* **To do**: Images excluded, repeat each entry below exactly.

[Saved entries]
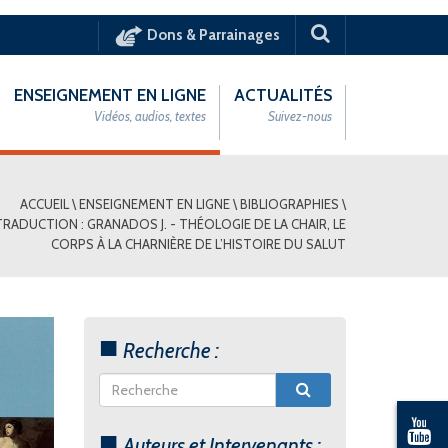
Dons & Parrainages
ENSEIGNEMENT EN LIGNE
ACTUALITÉS
Vidéos, audios, textes
Suivez-nous
ACCUEIL
\
ENSEIGNEMENT EN LIGNE
\
BIBLIOGRAPHIES
\
TRADUCTION : GRANADOS J. - THÉOLOGIE DE LA CHAIR, LE
CORPS À LA CHARNIÈRE DE L’HISTOIRE DU SALUT
Recherche :
Auteurs et Intervenants :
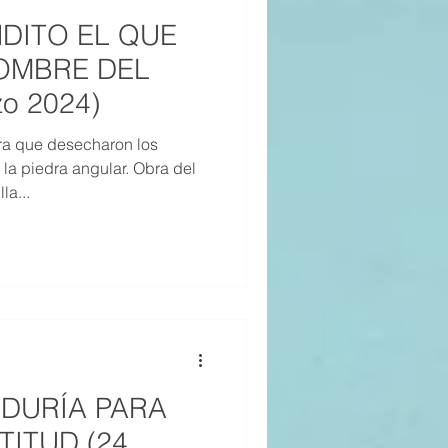
ENDITO EL QUE
NOMBRE DEL
o 2024)
ra que desecharon los
 la piedra angular. Obra del
la...
BIDURÍA PARA
TITUD (24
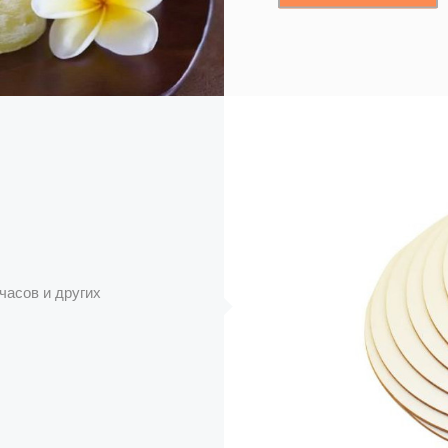
часов и других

* **Response to the exercise**:
Dons & Parrainages
ENSEIGNEMENT EN LIGNE
ACTUALITÉS
Vidéos, audios, textes
Suivez-nous
ACCUEIL
\
ENSEIGNEMENT EN LIGNE
\
BIBLIOGRAPHIES
\
TRADUCTION : GRANADOS J. - THÉOLOGIE DE LA CHAIR, LE
CORPS À LA CHARNIÈRE DE L’HISTOIRE DU SALUT
Recherche :
Auteurs et Intervenants :
ENDITO EL QUE
NOMBRE DEL
o 2024)
ra que desecharon los
 la piedra angular. Obra del
la...
BIDURÍA PARA
TITUD (24
часов и других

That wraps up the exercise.